Nach dem Meistertitel auf Dortmunder Ebene hieß es für die Zweite am Sonntag zum ersten Mal: Verbandsbezirksliga. Und die neue Liga hat sich gleich so vorgestellt, wie man sich das wünscht – acht Bretter, ein Kampf über die volle Distanz und eine Entscheidung, die erst in der allerletzten Partie fiel. Am Ende stand ein 4:4 gegen DB Brambauer II.
Der Start verlief allerdings alles andere als nach Plan. An Brett 1 bekam Jürgen mit Schwarz das Smith-Morra-Gambit vorgesetzt und war früh geschlagen: Weiß entwickelte für die beiden geopferten Bauern einfach jede Figur mit Tempo, und nach einem unglücklichen Damenzug nach c6 stand der Läufer plötzlich auf d5 und die Dame war weg. 0:1 nach 16 Zügen.
Nach Hause getrieben hat ihn das aber nicht – bei perfektem Schachwetter 🌧️ blieb er da und schaute den anderen Brettern zu.
Ausgeglichen hat das Christian an Brett 6. Im Geschlossenen Sizilianer baute er in aller Ruhe mit f4, g4 und g5 einen Königsangriff auf, während sein Gegner mit der Dame zwischen e6, f7 und d7 hin- und herpendelte. Als der Damenflügel dann auch noch die d-Linie freigab, war es vorbei – 1:1.

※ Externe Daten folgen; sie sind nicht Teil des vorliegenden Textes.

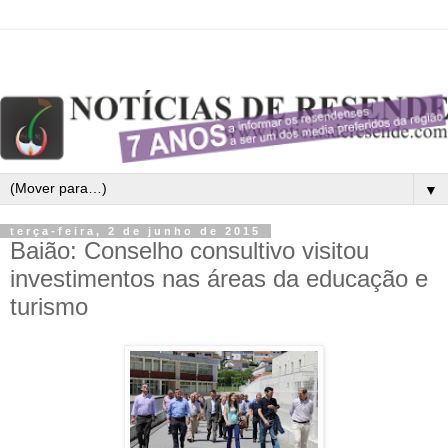
▼
terça-feira, 2 de junho de 2015
Baião: Conselho consultivo visitou
investimentos nas áreas da educação e
turismo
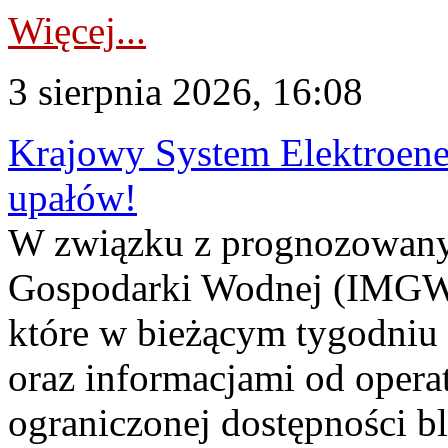
Więcej...
3 sierpnia 2026, 16:08
Krajowy System Elektroene
upałów!
W związku z prognozowanym
Gospodarki Wodnej (IMGW)
które w bieżącym tygodniu
oraz informacjami od opera
ograniczonej dostępności 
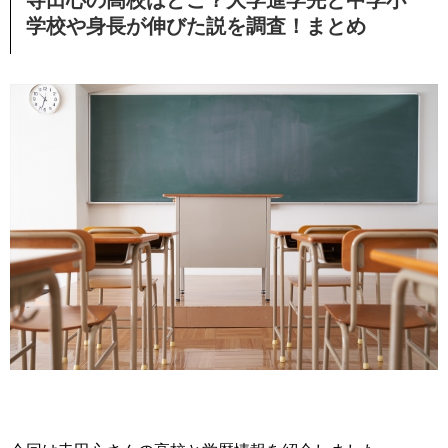
寺田心の高校はどこ？大学進学先と中学小
学校や身長が伸びた説を調査！まとめ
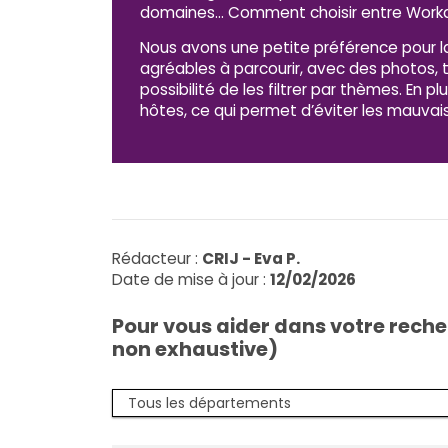
domaines… Comment choisir entre Worka
Nous avons une petite préférence pour l
agréables à parcourir, avec des photos,
possibilité de les filtrer par thèmes. En pl
hôtes, ce qui permet d’éviter les mauvais
Rédacteur :
CRIJ - Eva P.
Date de mise à jour :
12/02/2026
Pour vous aider dans votre recher
non exhaustive)
Trier par département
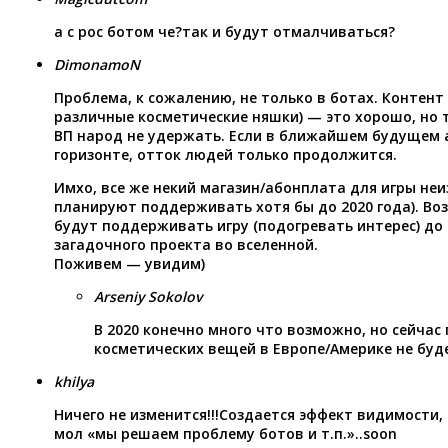
а с рос ботом че?так и будут отмалчиваться?
DimonamoN
Проблема, к сожалению, не только в ботах. Контент
различные косметические няшки) — это хорошо, но 
ВП народ не удержать. Если в ближайшем будущем 
горизонте, отток людей только продолжится.
Имхо, все же некий магазин/абонплата для игры неи
планируют поддерживать хотя бы до 2020 года). Во
будут поддерживать игру (подогревать интерес) до
загадочного проекта во вселенной.
Поживем — увидим)
Arseniy Sokolov
В 2020 конечно много что возможно, но сейча
косметических вещей в Европе/Америке не буд
khilya
Ничего не изменится!!!Создается эффект видимости,
мол «мы решаем проблему ботов и т.п.»..soon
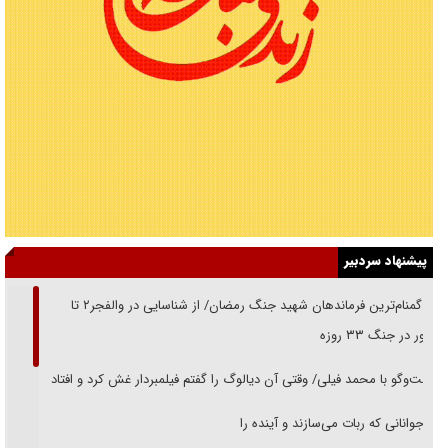
پیشنهاد سردبیر
از گمنام‌ترین فرماندهان شهید جنگ رمضان/ از شناسایی در والفجر۲ تا
حضور در جنگ ۳۳ روزه
گفت‌وگو با محمد فیلی/ وقتی آن دیالوگ را گفتم فیلمبردار غش کرد و افتاد
نوجوانانی که ربات می‌سازند و آینده را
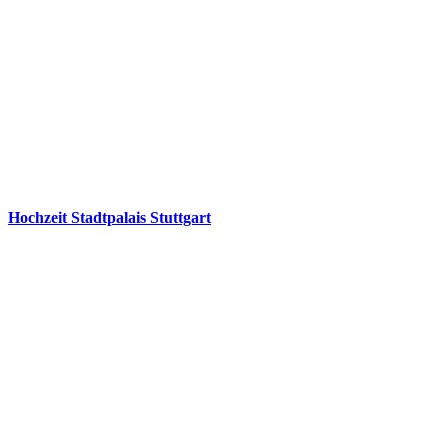
Hochzeit Stadtpalais Stuttgart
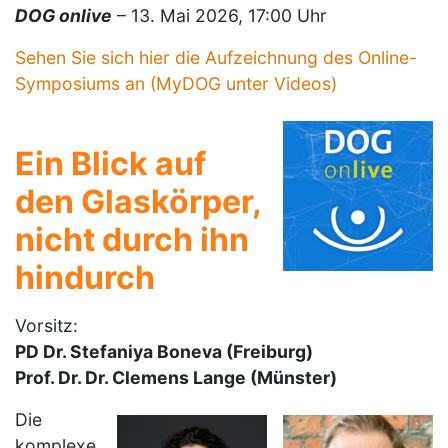
DOG onlive
– 13. Mai 2026, 17:00 Uhr
Sehen Sie sich hier die Aufzeichnung des Online-
Symposiums an
(MyDOG unter Videos)
Ein Blick auf
den Glaskörper,
nicht durch ihn
hindurch
Vorsitz:
PD Dr. Stefaniya Boneva (Freiburg)
Prof. Dr. Dr. Clemens Lange (Münster)
Die
komplexe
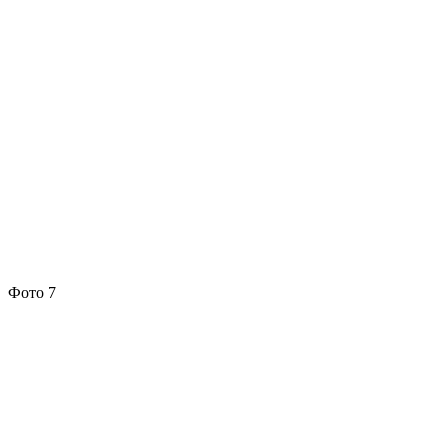
Фото 7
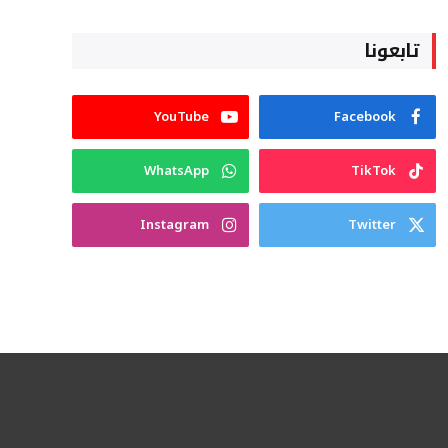
تابعونا
YouTube
Facebook
WhatsApp
TikTok
Instagram
Twitter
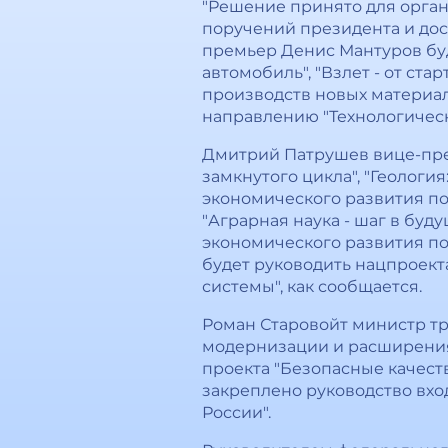
"Решение принято для орга
поручений президента и дос
премьер Денис Мантуров бу
автомобиль", "Взлет - от ста
производств новых материал
направлению "Технологическ
Дмитрий Патрушев вице-прем
замкнутого цикла", "Геологи
экономического развития по
"Аграрная наука - шаг в буд
экономического развития по
будет руководить нацпроек
системы", как сообщается.
Роман Старовойт министр т
модернизации и расширения
проекта "Безопасные качест
закреплено руководство вх
России".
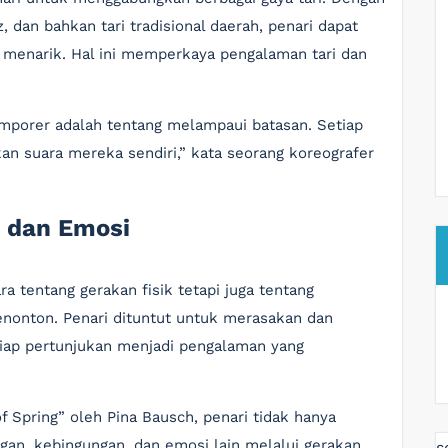
dan bahkan tari tradisional daerah, penari dapat
 menarik. Hal ini memperkaya pengalaman tari dan
temporer adalah tentang melampaui batasan. Setiap
n suara mereka sendiri,” kata seorang koreografer
s dan Emosi
a tentang gerakan fisik tetapi juga tentang
enonton. Penari dituntut untuk merasakan dan
iap pertunjukan menjadi pengalaman yang
f Spring” oleh Pina Bausch, penari tidak hanya
gan, kebingungan, dan emosi lain melalui gerakan
s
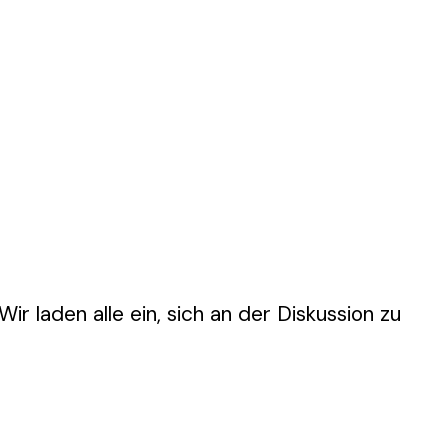
ir laden alle ein, sich an der Diskussion zu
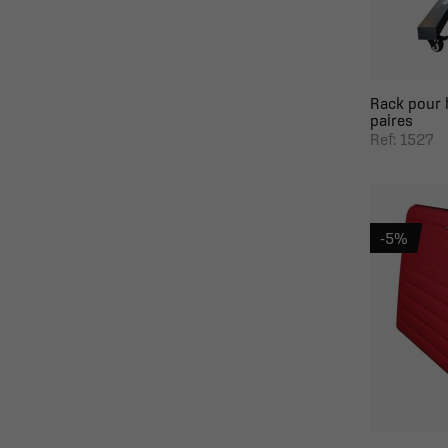
Rack pour h
paires
Ref: 1527
-5%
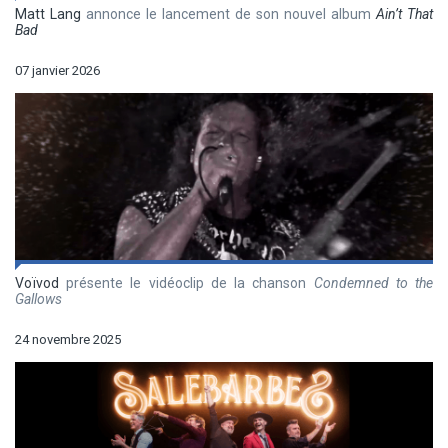
Matt Lang
annonce le lancement de son nouvel album
Ain’t That
Bad
07 janvier 2026
Voïvod
présente le vidéoclip de la chanson
Condemned to the
Gallows
24 novembre 2025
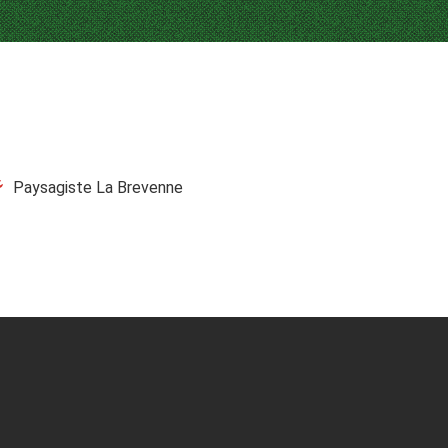
Paysagiste La Brevenne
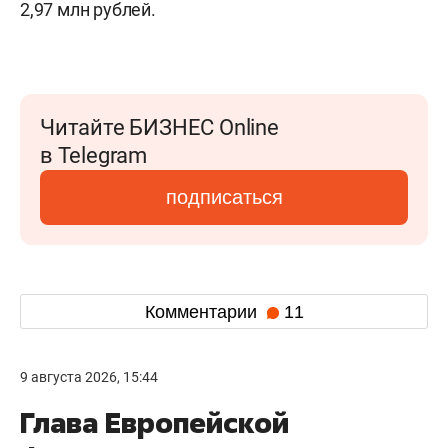
2,97 млн рублей.
Читайте БИЗНЕС Online
в Telegram
подписаться
Комментарии
11
9 августа 2026, 15:44
Глава Европейской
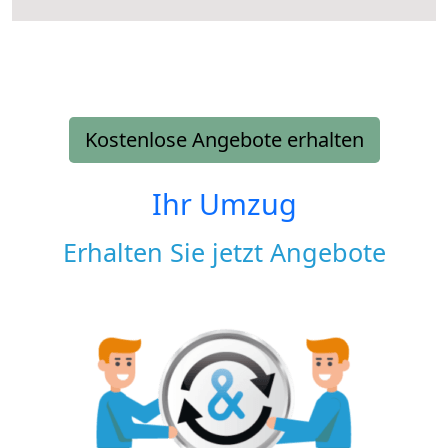
Kostenlose Angebote erhalten
Ihr Umzug
Erhalten Sie jetzt Angebote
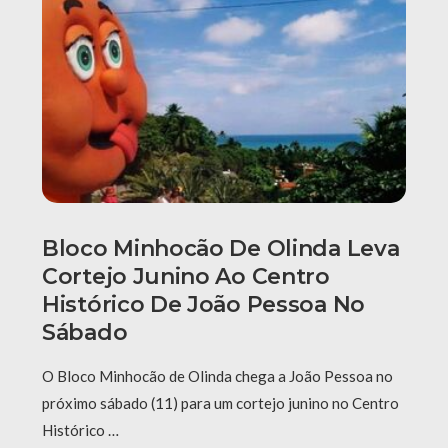
Bloco Minhocão De Olinda Leva
Cortejo Junino Ao Centro
Histórico De João Pessoa No
Sábado
O Bloco Minhocão de Olinda chega a João Pessoa no
próximo sábado (11) para um cortejo junino no Centro
Histórico …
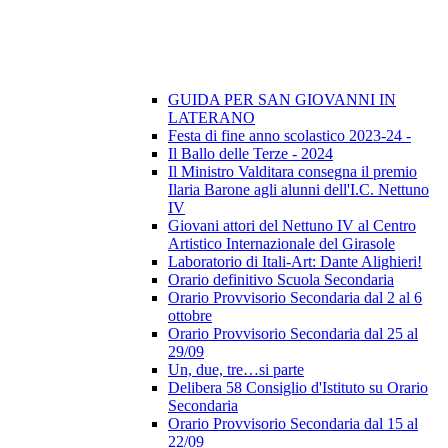
GUIDA PER SAN GIOVANNI IN
LATERANO
Festa di fine anno scolastico 2023-24 -
Il Ballo delle Terze - 2024
Il Ministro Valditara consegna il premio
Ilaria Barone agli alunni dell'I.C. Nettuno
IV
Giovani attori del Nettuno IV al Centro
Artistico Internazionale del Girasole
Laboratorio di Itali-Art: Dante Alighieri!
Orario definitivo Scuola Secondaria
Orario Provvisorio Secondaria dal 2 al 6
ottobre
Orario Provvisorio Secondaria dal 25 al
29/09
Un, due, tre…si parte
Delibera 58 Consiglio d'Istituto su Orario
Secondaria
Orario Provvisorio Secondaria dal 15 al
22/09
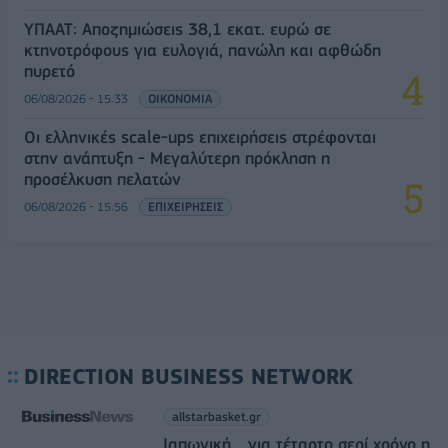
ΥΠΑΑΤ: Αποζημιώσεις 38,1 εκατ. ευρώ σε
κτηνοτρόφους για ευλογιά, πανώλη και αφθώδη
πυρετό
06/08/2026 - 15:33
ΟΙΚΟΝΟΜΙΑ
Οι ελληνικές scale-ups επιχειρήσεις στρέφονται
στην ανάπτυξη - Μεγαλύτερη πρόκληση η
προσέλκυση πελατών
06/08/2026 - 15:56
ΕΠΙΧΕΙΡΗΣΕΙΣ
DIRECTION BUSINESS NETWORK
allstarbasket.gr
Ιαπωνική... για τέταρτο σερί χρόνο η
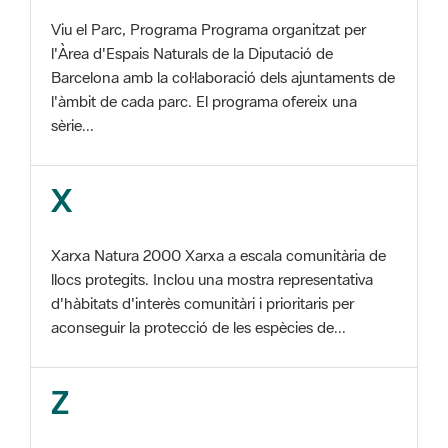
Barcelona amb la col·laboració dels ajuntaments de
l'àmbit de cada parc. El programa ofereix una
sèrie...
X
Xarxa Natura 2000 Xarxa a escala comunitària de
llocs protegits. Inclou una mostra representativa
d'hàbitats d'interès comunitàri i prioritaris per
aconseguir la protecció de les espècies de...
Z
ZEC Zona d'especial conservació. En la fase
tercera de Xarxa Natura 2000 els llocs
d'importància comunitària són designats com a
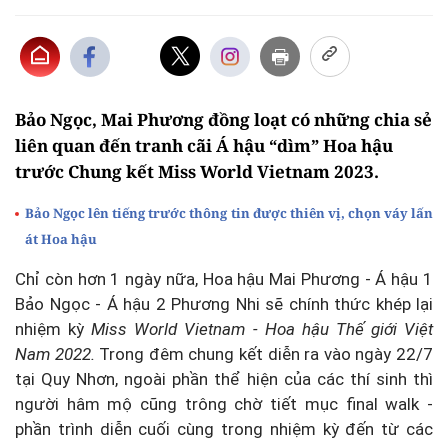
Bảo Ngọc, Mai Phương đồng loạt có những chia sẻ
liên quan đến tranh cãi Á hậu “dìm” Hoa hậu
trước Chung kết Miss World Vietnam 2023.
Bảo Ngọc lên tiếng trước thông tin được thiên vị, chọn váy lấn
át Hoa hậu
Chỉ còn hơn 1 ngày nữa, Hoa hậu Mai Phương - Á hậu 1
Bảo Ngọc - Á hậu 2 Phương Nhi sẽ chính thức khép lại
nhiệm kỳ
Miss World Vietnam - Hoa hậu Thế giới Việt
Nam 2022.
Trong đêm chung kết diễn ra vào ngày 22/7
tại Quy Nhơn, ngoài phần thể hiện của các thí sinh thì
người hâm mộ cũng trông chờ tiết mục final walk -
phần trình diễn cuối cùng trong nhiệm kỳ đến từ các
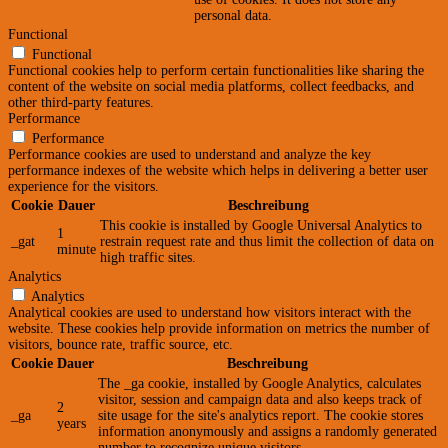
personal data.
Functional
Functional
Functional cookies help to perform certain functionalities like sharing the
content of the website on social media platforms, collect feedbacks, and
other third-party features.
Performance
Performance
Performance cookies are used to understand and analyze the key
performance indexes of the website which helps in delivering a better user
experience for the visitors.
Cookie
Dauer
Beschreibung
This cookie is installed by Google Universal Analytics to
1
_gat
restrain request rate and thus limit the collection of data on
minute
high traffic sites.
Analytics
Analytics
Analytical cookies are used to understand how visitors interact with the
website. These cookies help provide information on metrics the number of
visitors, bounce rate, traffic source, etc.
Cookie
Dauer
Beschreibung
The _ga cookie, installed by Google Analytics, calculates
visitor, session and campaign data and also keeps track of
2
_ga
site usage for the site's analytics report. The cookie stores
years
information anonymously and assigns a randomly generated
number to recognize unique visitors.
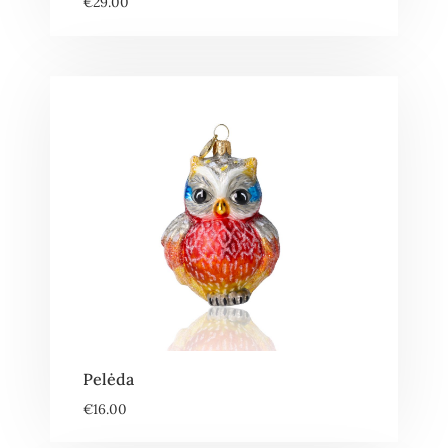
€
29.00
Pelėda
€
16.00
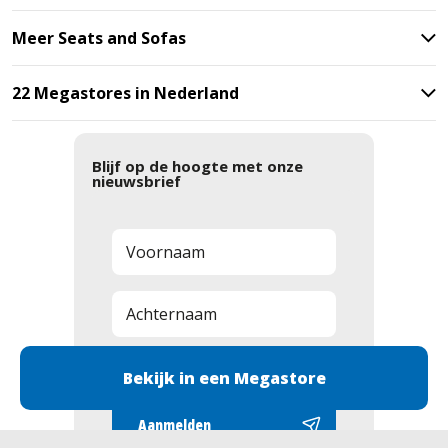
Meer Seats and Sofas
22 Megastores in Nederland
Blijf op de hoogte met onze
nieuwsbrief
Bekijk in een Megastore
Aanmelden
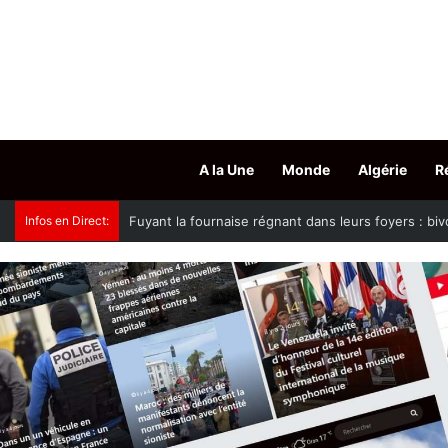
A la Une
Monde
Algérie
R
Infos en Direct:
La métamorphose urbaine d’Oran s’accélère : pour 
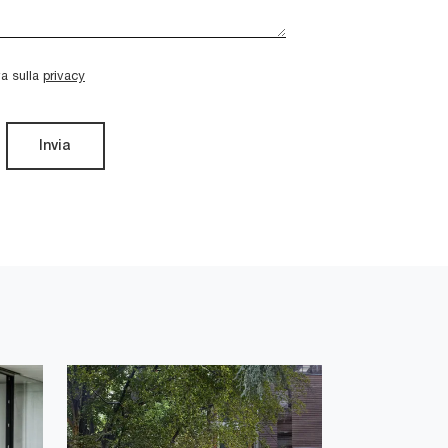
va sulla
privacy
Invia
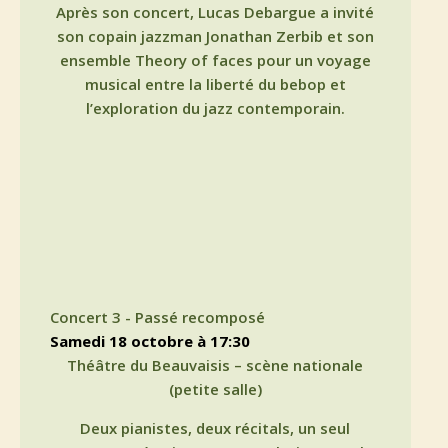
Après son concert, Lucas Debargue a invité
son copain jazzman Jonathan Zerbib et son
ensemble Theory of faces pour un voyage
musical entre la liberté du bebop et
l’exploration du jazz contemporain.
Concert 3 - Passé recomposé
samedi 18 octobre à 17:30
Théâtre du Beauvaisis – scène nationale
(petite salle)
Deux pianistes, deux récitals, un seul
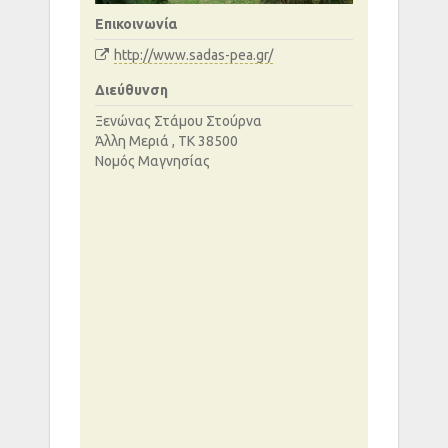
Επικοινωνία
http://www.sadas-pea.gr/
Διεύθυνση
Ξενώνας Στάμου Στούρνα
Άλλη Μεριά , ΤΚ 38500
Νομός Μαγνησίας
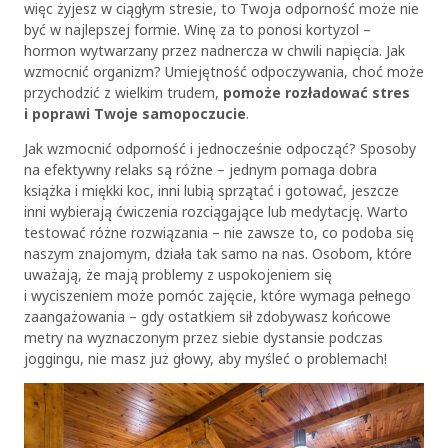
więc żyjesz w ciągłym stresie, to Twoja odporność może nie
być w najlepszej formie. Winę za to ponosi kortyzol –
hormon wytwarzany przez nadnercza w chwili napięcia. Jak
wzmocnić organizm? Umiejętność odpoczywania, choć może
przychodzić z wielkim trudem,
pomoże rozładować stres
i poprawi Twoje samopoczucie
.
Jak wzmocnić odporność i jednocześnie odpocząć? Sposoby
na efektywny relaks są różne – jednym pomaga dobra
książka i miękki koc, inni lubią sprzątać i gotować, jeszcze
inni wybierają ćwiczenia rozciągające lub medytację. Warto
testować różne rozwiązania – nie zawsze to, co podoba się
naszym znajomym, działa tak samo na nas. Osobom, które
uważają, że mają problemy z uspokojeniem się
i wyciszeniem może pomóc zajęcie, które wymaga pełnego
zaangażowania – gdy ostatkiem sił zdobywasz końcowe
metry na wyznaczonym przez siebie dystansie podczas
joggingu, nie masz już głowy, aby myśleć o problemach!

Santiago erwischte es an Brett 5 im umgekehrten Fall. Seine Stellung sah lange völlig in Ordnung aus, doch im Turmendspiel lief ihm der weiße a-Bauer davon. Der Springer musste sich auf a8 vor dem Bauern in Sicherheit bringen, was ihn allerdings auch nicht rettete: Umwandlung mit Schach, Rückschlag, und das Endspiel war technisch nicht mehr zu halten. 1:2.
Meine eigene Partie an Brett 8 brachte uns wieder auf Augenhöhe. Aus einem Londoner Aufbau heraus bekam ich mit c5 und b4 den Damenflügel in den Griff, während mein Gegner seinen Springer zweimal nach a7 zurückstellen musste. Als er den Läufer nach c4 stellte, durfte ich zuschlagen. Statt mit dem Bauern zurückzunehmen, ging die Dame nach b5 und griff meinen ungedeckten Turm gleich ein zweites Mal an – aber mit Tb4 stand er nicht nur sicher, sondern auch mit Tempo gegen die Dame, denn der Bauer a3 deckt das Feld. Die Dame musste weichen, der Läufer blieb mein. Aufgabe, 2:2.
Kurz darauf legte Laszlo nach. Er hatte schon in der Eröffnung die Initiative übernommen, ein Läuferpaar gegen die Königsstellung eingetauscht und das entstandene Turm- und Springerendspiel mit einem Königsmarsch bis nach g6 vollendet. 3:2 für uns.
Bahram hatte an Brett 3 mit Schwarz gegen einen festgefahrenen Damenbauernaufbau zu kämpfen, ließ aber nichts zu. In einer Stellung, in der Weiß keinen Fortschritt mehr erzielen konnte, einigten sich beide auf Remis – 3,5:2,5, und damit fehlte uns aus den letzten beiden Partien nur noch ein Punkt.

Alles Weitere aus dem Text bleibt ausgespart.